HM 4.3 latest dev snapshot - Reliability?


 

Jerry Allen

New member
I have had some issues with HM today. The 1st day of operation.
Hardware
Known good RPI 3b+
Known good sd card
Know good RF quality signal is great with 99% quality @72mbps, no dropped packets wile pinging
Power supply is 12v regulated 5 amp. the scope see little to no noise from the supply.

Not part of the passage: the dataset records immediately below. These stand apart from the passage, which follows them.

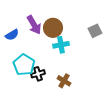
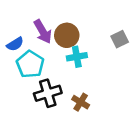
cyan pentagon: (24, 65) -> (30, 64), moved
black cross: (38, 74) -> (48, 93), size x1.5

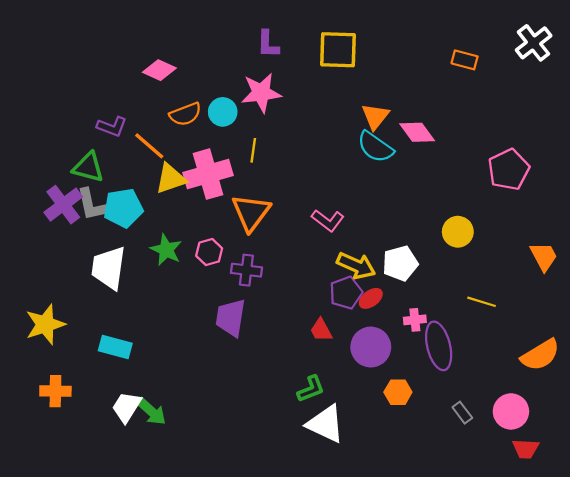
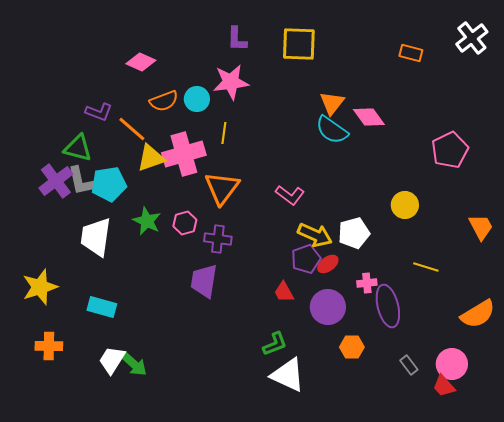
red trapezoid: (526, 449) -> (444, 386), moved, turned 45

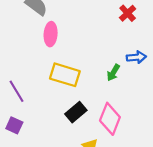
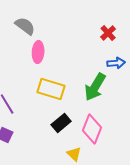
blue arrow: (136, 57) -> (116, 63), moved
green arrow: (113, 73) -> (95, 87), size x1.8

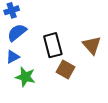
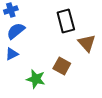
black rectangle: (53, 45) -> (66, 21), moved
green star: (25, 77) -> (36, 79), moved

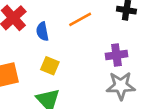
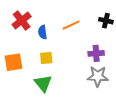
yellow square: (50, 66) -> (46, 58), turned -32

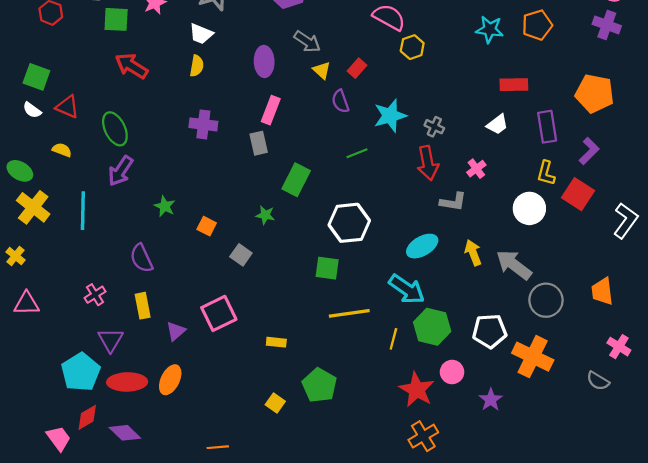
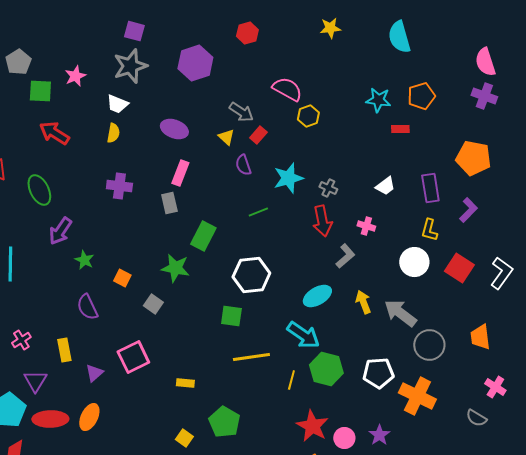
gray arrow: (307, 42) -> (241, 112), moved
purple ellipse: (264, 61) -> (174, 129), turned -68
red rectangle: (514, 85) -> (400, 129), moved, size x0.7
pink cross: (476, 169) -> (366, 226), turned -36
purple arrow: (120, 171) -> (60, 231), moved
red square: (578, 194) -> (459, 268), moved
gray L-shape: (453, 202) -> (345, 256), turned -50
green star: (265, 215) -> (175, 268), size x1.6
purple semicircle: (141, 258) -> (87, 307), moved
pink circle: (452, 372) -> (344, 438), moved

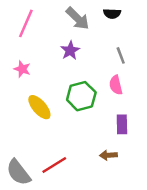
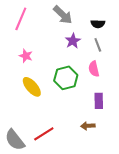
black semicircle: (112, 14) -> (98, 24), moved
purple star: (70, 50) -> (73, 41), moved
pink star: (22, 69) -> (26, 56), moved

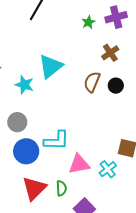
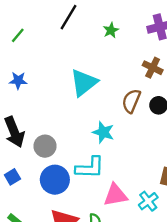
green star: (88, 22) -> (111, 30), moved
brown cross: (110, 53) -> (153, 68), turned -30
cyan star: (24, 85) -> (103, 132), moved

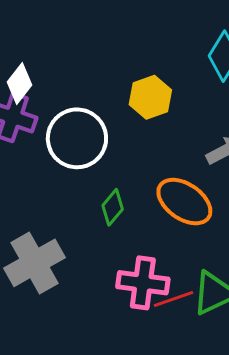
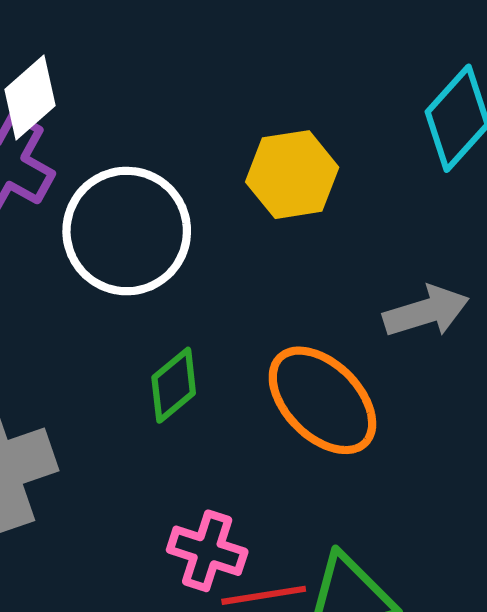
pink cross: (143, 283) -> (207, 551), size x0.7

1. Serial Error and no HM hardware detected. Restarted linkmeterd and it worked. Did not require a reboot or power cycle of the PI, nothing logged that I can find.
2. Trying to use PitDroid all was working then poof it worked no more. Reset my phone, reinstalled pitdroid still no go but a browser pointed at the same ip/port would work. I reboot the HM and PitDroid started working. All the while I have an external process that I built for another grill controller that is polling the new HM every 30 seconds so I can get it integrated and that process never missed a polling set.

I have remote logging turned on and there is nothing logged about the serial error or about this inability to connect.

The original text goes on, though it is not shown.